─── RECORDED INFORMATION
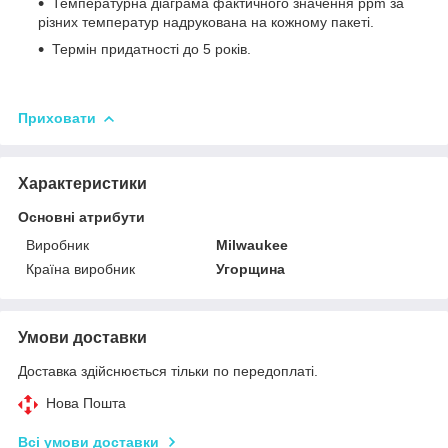
Температурна діаграма фактичного значення ppm за
різних температур надрукована на кожному пакеті.
Термін придатності до 5 років.
Приховати
Характеристики
Основні атрибути
Виробник
Milwaukee
Країна виробник
Угорщина
Умови доставки
Доставка здійснюється тільки по передоплаті.
Нова Пошта
Всі умови доставки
──────
— ACTIVITY —
Your answer is all of the records restated word for word, pictures excluded.

— SOLUTION FOR THIS EXERCISE —
Температурна діаграма фактичного значення ppm за
різних температур надрукована на кожному пакеті.
Термін придатності до 5 років.
Приховати
Характеристики
Основні атрибути
Виробник
Milwaukee
Країна виробник
Угорщина
Умови доставки
Доставка здійснюється тільки по передоплаті.
Нова Пошта
Всі умови доставки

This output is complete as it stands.